Barış Doster

Yoksulluk kader midir?

11 Mayıs 2022 Çarşamba

Hükümet; konut satışlarını artırmak için üç ayrı paket açıklayınca, bir kez daha inşaata yapılan yatırımların ekonomiye katkısı, yarattığı katma değer ve dışsallık akla geldi. İktidar ve inşaat sektörü temsilcileri; sektörün, kabaca 200 başka sektörü beslediğini söylüyorlar. Fakat ülkemizde on yıllardır izlenen bu politika, umulanı vermiyor. Her zaman devlet tarafından desteklenen inşaat sektörü, ekonomi için gereken yatırımı, üretimi, istihdamı yaratamıyor. Çünkü bir ülkenin ekonomisi, inşaatla büyümez.

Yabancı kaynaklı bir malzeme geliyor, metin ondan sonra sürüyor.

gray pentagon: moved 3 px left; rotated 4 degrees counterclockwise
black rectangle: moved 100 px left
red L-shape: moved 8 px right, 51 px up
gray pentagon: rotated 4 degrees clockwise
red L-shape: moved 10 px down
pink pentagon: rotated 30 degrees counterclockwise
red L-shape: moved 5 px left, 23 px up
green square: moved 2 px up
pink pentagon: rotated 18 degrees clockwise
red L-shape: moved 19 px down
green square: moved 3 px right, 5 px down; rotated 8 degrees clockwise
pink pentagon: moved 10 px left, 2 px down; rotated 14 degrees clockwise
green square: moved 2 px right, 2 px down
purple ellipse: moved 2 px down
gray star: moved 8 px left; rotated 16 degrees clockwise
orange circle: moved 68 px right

Hele de sağlıklı şekilde hiç büyümez.  

Anımsayalım, inşaat sektörüne verdiği destekle övünen iktidar, yakın zamana dek özelleştirme konusundaki başarısıyla da övünüyordu. Çünkü Türkiye, 1986 - 2019 yılları arasında toplam 70.3 milyar dolarlık özelleştirme yapmış, bunun 62 milyar dolarını AKP, kalan 8 milyar dolarını ise önceki hükümetler hayata geçirmişti. Fakat özelleştirmeler, savunucularının hiçbir beklentisini karşılamadı. Tam tersi sonuç verdi. Ne verim arttı ne hizmet kalitesi yükseldi. Ne sermaye tabana yayıldı ne üretim patlaması yaşandı.

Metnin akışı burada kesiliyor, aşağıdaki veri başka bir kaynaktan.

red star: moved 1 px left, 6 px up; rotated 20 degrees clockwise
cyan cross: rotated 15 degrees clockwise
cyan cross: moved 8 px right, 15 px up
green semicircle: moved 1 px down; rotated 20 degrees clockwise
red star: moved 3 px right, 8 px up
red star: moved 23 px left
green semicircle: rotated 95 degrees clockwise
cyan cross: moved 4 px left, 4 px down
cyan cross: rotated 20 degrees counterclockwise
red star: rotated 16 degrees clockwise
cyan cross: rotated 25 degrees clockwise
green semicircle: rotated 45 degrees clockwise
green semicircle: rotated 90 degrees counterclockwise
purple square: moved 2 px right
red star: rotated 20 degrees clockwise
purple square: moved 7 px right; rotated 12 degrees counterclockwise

İzlenen ekonomi politikası, dövizdeki yükselişi de engelleyemedi. ABD Doları 15 TL’yi, Avro 16 TL’yi geçti. TÜİK’in açıkladığı işsizlik oranında da artış var. 

ÇÖZÜM NE?  

Mevcut politikaların sorunları çözmediği, daha da büyüttüğü ortada. Enflasyon ve bütçe hedefleri tutmuyor. Bütçedeki delik genişliyor. Dış ticaret açığı büyüyor. Yüksek döviz, yüksek faiz, yüksek enflasyon, yüksek dış borç, yüksek işsizlik sarmalından kurtulamıyor ülkemiz. Gelirler; verimli, akılcı, üretken, planlı şekilde kullanılmıyor. Atıl yatırımlar (havaalanları başta olmak üzere), büyük kamu zararı oluşturuyor, mali yükü artırıyor. Çiftçi borçlu, esnaf borçlu, hane halkı borçlu. En zenginlerin serveti katlanırken yoksulluk artıyor. Varsıl-yoksul uçurumu derinleşiyor. Satılık ev fiyatları uçuyor. Ev kiraları el yakıyor. Tasarruflar, birikimler eriyor.  

Türkiye; geçmişte büyüdüğü dönemlerde bile yeterince istihdam yaratamadığından, istihdamsız büyüme hastalığına yakalandığından, bu sorunun çözümü kolay değil. Üretim, yatırım ve kalkınma seferberliği şart. 

Gerek salgın hastalık gerekse Ukrayna’daki savaş nedeniyle tedarik zincirlerinde, özellikle de gıdada yaşanan sorunlar nedeniyle, tarım ve hayvancılığı bilinçli, örgütlü, programlı şekilde desteklemek şart. 

İstihdamın çok büyük bölümünü sağlayan küçük ve orta boy işletmeleri (KOBİ), gerçek üreticileri korumak, gözetmek şart. 

Borcu borçla ödeyen, borcun değil ana parasını, faizini bile ödemekte zorlanan modeli bir kenara koymak, tüketime değil üretime, ithalata değil ihracata odaklanmak şart. 

Kısacası, planlama, kamuculuk, devletçi, halkçı ekonomi politikaları şart.